What to Do with an Overwatered Succulent
There are a few things you can do with an overwatered succulent, depending on the circumstance. The first thing you should do is stop watering your plant again and give it a chance to dry out. Give your plant at least a full week, maybe longer, before water also. Check the surface of the soil to make sure that it feels dry before watering again.
Also, make sure that the plant gets enough light to help it dry out.
An overwatered succulent plant that does not receive enough light at the same time can deteriorate rapidly.
Switch the plant to a brighter position or a sunnier spot. You can need to move your plant a few times to find the right location for it.
If you find that the soil is not dried out and stays damp, or if you think that the plant is sitting in the wrong potting mix, remove the plant from the soil, leave it to dry for a few days in the shade, and report in a more appropriate, well-draining potting mix.
You should apply perlite, pumice, or coarse sand to add drainage to the potting mixture. For more information on soil, please click on the “Best Succulent Soil” button.
How to Recover a Dying Succulent Plant from Overwatering.
Depending on the extent of the damage, your plant can still be saved. The easiest way to protect the plant is to scrape or remove any rotting, mushy sections from the plant and preserve everything that stays green and viable.
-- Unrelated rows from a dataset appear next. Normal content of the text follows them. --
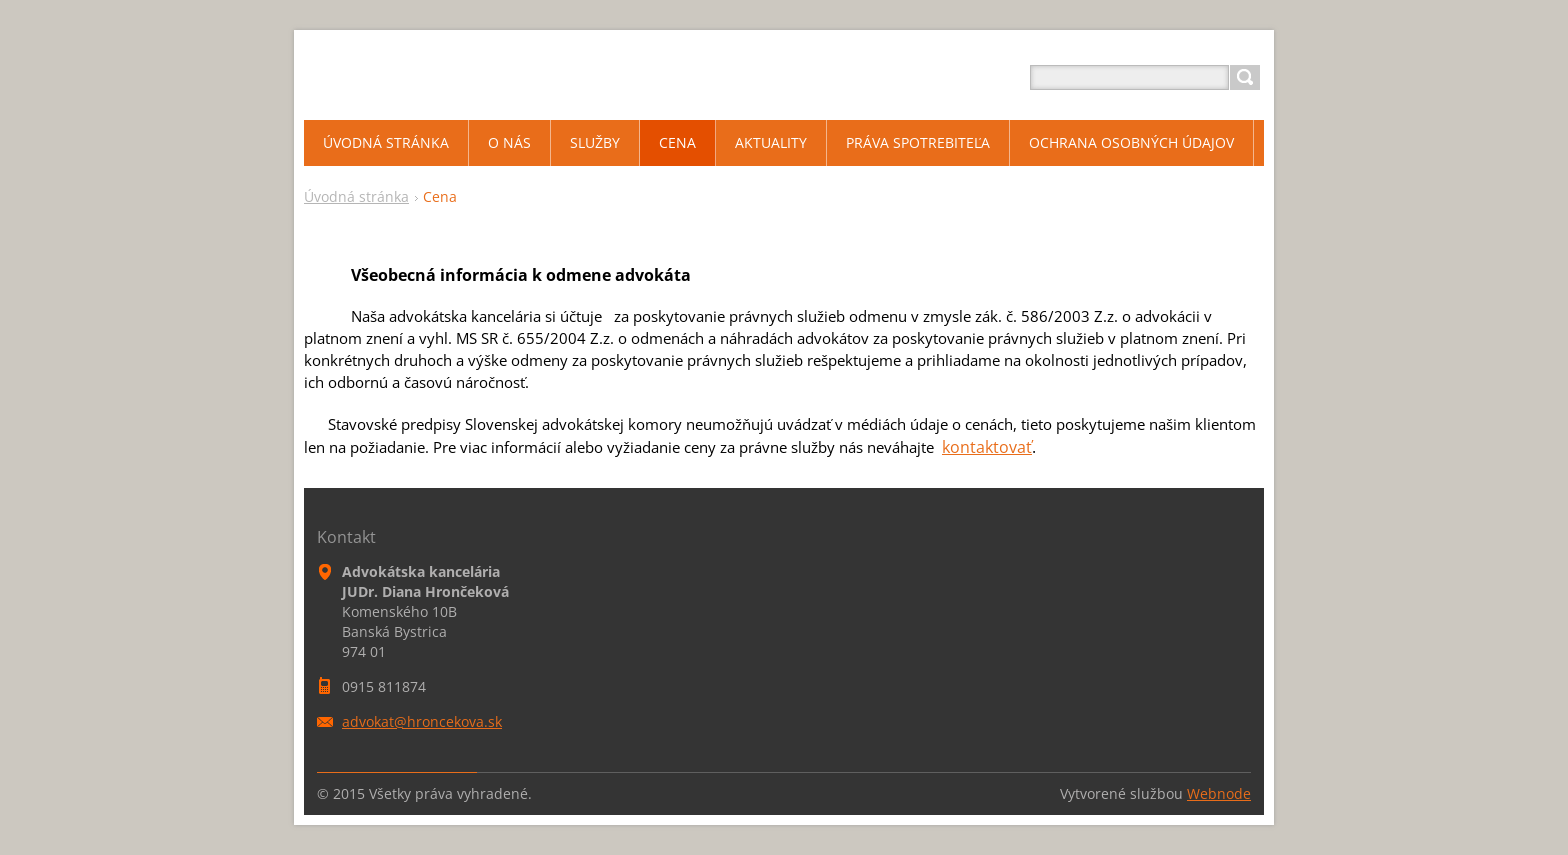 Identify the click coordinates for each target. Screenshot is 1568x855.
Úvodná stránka (356, 196)
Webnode (1219, 793)
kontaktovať (987, 447)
Let the cuttings dry for a few days and scatter by sticking them back in a suitable, well-draining potting mixture.
The cuttings will finally be rooted, and a new plant will grow. You can spare a lot of plants from the leaf or stem cuttings. Perhaps what you’ve left of a dying planet are a few leaves.
And that’s enough to launch a couple of baby plants. Succulents are awe-inspiring species, and they have a beautiful nature to thrive no matter what is thrown at them.